§ WORK TO BE COMPLETED
Your task is to show every line in the listing below that includes "content".

*** Opening DATASET EXTRACT ***

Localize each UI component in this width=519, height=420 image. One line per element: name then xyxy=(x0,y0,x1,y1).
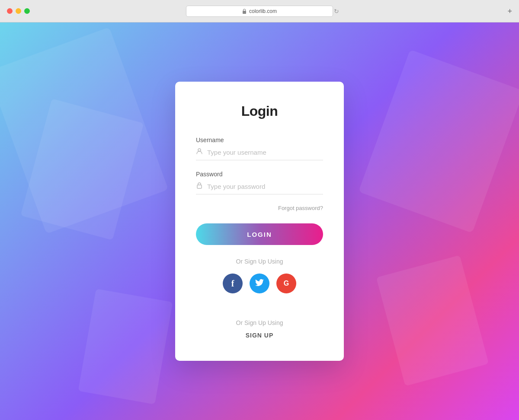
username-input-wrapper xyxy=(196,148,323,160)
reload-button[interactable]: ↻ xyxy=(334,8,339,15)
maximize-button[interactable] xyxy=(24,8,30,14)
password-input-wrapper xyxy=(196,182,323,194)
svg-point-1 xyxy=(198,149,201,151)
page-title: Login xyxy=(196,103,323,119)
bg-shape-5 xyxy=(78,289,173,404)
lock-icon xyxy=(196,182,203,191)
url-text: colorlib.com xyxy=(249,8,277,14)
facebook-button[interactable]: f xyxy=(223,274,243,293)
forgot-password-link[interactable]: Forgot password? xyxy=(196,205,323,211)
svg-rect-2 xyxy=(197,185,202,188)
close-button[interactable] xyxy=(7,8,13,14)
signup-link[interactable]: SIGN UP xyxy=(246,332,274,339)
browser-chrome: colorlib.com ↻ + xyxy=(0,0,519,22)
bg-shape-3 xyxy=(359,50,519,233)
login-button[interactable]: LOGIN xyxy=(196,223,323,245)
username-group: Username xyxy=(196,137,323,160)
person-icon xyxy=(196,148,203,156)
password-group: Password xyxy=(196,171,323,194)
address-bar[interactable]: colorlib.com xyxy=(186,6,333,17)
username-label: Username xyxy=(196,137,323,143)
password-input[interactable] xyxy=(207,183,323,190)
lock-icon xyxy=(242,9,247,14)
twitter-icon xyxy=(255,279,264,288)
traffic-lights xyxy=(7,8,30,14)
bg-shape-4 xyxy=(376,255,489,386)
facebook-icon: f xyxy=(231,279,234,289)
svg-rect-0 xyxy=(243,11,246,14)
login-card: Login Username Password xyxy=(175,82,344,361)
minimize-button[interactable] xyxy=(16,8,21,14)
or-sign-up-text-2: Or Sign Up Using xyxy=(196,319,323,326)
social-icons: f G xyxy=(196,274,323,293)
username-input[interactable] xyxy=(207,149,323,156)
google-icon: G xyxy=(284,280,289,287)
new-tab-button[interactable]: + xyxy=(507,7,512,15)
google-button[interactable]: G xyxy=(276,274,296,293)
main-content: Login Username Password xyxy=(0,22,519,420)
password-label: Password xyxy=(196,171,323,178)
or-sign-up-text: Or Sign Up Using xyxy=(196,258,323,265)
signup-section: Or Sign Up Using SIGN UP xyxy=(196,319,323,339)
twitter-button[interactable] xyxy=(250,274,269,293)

*** Closing DATASET EXTRACT ***
*** Opening DATASET EXTRACT ***

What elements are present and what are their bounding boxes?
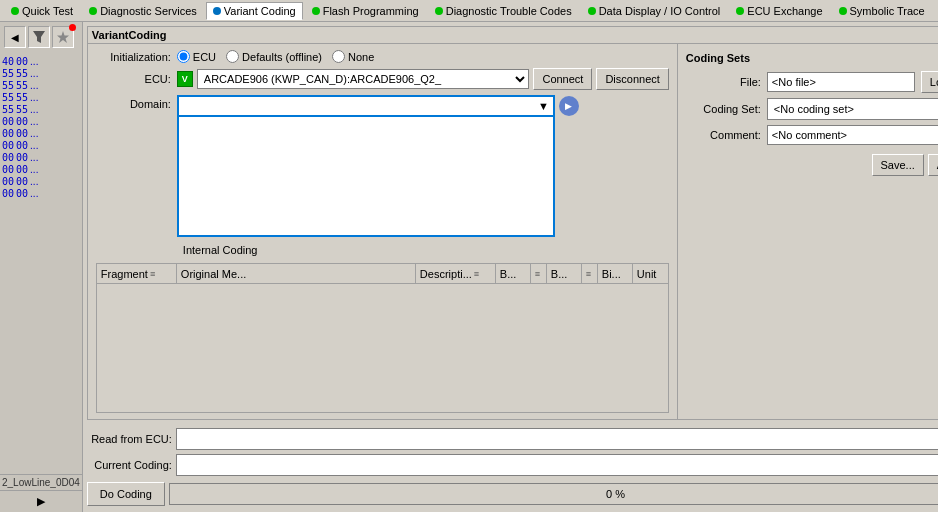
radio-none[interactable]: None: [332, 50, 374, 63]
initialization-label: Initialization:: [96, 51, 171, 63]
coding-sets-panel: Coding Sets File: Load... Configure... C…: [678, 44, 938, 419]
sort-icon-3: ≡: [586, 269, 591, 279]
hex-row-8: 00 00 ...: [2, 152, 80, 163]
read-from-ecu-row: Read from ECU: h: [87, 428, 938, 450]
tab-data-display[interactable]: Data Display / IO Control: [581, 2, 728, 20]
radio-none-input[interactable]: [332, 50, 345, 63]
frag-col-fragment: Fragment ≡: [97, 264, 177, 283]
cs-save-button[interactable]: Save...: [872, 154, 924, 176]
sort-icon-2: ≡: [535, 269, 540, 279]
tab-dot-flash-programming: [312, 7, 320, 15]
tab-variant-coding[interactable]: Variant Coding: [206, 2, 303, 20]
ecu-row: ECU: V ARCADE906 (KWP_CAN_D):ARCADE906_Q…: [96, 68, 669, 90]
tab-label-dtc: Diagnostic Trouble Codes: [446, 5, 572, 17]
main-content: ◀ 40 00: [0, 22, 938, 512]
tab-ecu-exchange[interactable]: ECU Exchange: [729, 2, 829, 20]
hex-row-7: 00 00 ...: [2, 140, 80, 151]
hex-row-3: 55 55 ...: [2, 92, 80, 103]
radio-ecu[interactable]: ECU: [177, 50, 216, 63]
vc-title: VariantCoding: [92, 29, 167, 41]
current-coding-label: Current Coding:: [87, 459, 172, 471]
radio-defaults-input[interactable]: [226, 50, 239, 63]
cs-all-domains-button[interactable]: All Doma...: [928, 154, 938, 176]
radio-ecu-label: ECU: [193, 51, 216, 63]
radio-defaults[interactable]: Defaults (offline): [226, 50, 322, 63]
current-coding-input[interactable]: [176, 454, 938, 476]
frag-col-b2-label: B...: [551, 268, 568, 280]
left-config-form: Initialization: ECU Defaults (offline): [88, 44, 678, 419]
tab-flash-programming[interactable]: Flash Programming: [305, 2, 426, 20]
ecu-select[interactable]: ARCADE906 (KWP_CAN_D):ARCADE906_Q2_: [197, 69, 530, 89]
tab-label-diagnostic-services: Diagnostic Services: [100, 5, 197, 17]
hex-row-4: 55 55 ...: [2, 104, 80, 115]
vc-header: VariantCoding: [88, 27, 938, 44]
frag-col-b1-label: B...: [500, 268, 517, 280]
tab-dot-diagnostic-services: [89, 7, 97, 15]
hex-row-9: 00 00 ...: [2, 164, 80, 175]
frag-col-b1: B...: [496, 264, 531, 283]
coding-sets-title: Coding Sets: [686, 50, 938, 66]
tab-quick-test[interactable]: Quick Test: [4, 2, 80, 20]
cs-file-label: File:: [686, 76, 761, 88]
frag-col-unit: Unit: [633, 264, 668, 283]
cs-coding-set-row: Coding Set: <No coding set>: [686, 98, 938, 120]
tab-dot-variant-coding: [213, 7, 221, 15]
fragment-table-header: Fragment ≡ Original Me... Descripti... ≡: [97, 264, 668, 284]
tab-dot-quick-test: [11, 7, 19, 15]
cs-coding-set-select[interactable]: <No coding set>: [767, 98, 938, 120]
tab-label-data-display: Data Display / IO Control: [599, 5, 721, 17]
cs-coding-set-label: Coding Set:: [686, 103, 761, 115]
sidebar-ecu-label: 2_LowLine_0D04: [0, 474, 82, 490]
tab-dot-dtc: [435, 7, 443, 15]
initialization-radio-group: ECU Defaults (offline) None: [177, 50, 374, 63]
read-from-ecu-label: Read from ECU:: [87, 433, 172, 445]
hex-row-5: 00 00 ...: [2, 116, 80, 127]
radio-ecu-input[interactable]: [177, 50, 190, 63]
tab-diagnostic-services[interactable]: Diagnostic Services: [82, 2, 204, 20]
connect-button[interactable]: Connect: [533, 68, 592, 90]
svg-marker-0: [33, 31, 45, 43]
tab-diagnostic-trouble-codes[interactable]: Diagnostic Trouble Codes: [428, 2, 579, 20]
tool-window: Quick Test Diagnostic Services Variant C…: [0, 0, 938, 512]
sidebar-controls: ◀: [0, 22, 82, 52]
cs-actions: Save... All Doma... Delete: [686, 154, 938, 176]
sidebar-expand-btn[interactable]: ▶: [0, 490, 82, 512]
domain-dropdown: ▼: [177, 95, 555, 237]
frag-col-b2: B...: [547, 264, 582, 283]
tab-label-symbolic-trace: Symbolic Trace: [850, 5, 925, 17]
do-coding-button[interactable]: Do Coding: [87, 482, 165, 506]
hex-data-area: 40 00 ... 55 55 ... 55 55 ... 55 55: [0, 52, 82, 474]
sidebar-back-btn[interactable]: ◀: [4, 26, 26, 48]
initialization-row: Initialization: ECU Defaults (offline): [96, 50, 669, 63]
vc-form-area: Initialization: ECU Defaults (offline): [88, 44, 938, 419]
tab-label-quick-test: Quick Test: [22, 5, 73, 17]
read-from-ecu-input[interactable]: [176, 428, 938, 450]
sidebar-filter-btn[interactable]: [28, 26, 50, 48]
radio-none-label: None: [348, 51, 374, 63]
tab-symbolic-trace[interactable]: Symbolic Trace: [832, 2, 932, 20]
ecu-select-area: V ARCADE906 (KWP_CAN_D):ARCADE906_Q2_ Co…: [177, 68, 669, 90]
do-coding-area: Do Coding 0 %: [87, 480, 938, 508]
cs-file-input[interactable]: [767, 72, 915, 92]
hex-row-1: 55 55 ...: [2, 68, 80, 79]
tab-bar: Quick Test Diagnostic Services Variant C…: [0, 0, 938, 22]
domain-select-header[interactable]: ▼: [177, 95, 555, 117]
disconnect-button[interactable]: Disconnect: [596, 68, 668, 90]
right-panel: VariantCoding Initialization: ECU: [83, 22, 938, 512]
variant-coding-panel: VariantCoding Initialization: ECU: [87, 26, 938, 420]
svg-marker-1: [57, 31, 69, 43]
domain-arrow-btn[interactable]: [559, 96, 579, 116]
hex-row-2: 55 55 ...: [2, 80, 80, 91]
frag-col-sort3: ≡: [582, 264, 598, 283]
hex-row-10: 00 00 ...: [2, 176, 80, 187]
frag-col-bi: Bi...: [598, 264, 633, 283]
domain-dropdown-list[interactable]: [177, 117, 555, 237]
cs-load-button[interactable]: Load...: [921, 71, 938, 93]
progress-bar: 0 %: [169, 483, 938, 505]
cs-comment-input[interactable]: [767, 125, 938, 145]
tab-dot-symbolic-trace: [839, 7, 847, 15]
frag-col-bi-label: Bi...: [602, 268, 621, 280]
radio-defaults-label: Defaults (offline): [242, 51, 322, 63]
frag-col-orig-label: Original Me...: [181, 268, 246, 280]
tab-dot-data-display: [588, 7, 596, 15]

*** Closing DATASET EXTRACT ***

§ ANSWER BOX
main-content: Login Username Password xyxy=(0,22,519,420)
main-content: ◀ 40 00: [0, 22, 938, 512]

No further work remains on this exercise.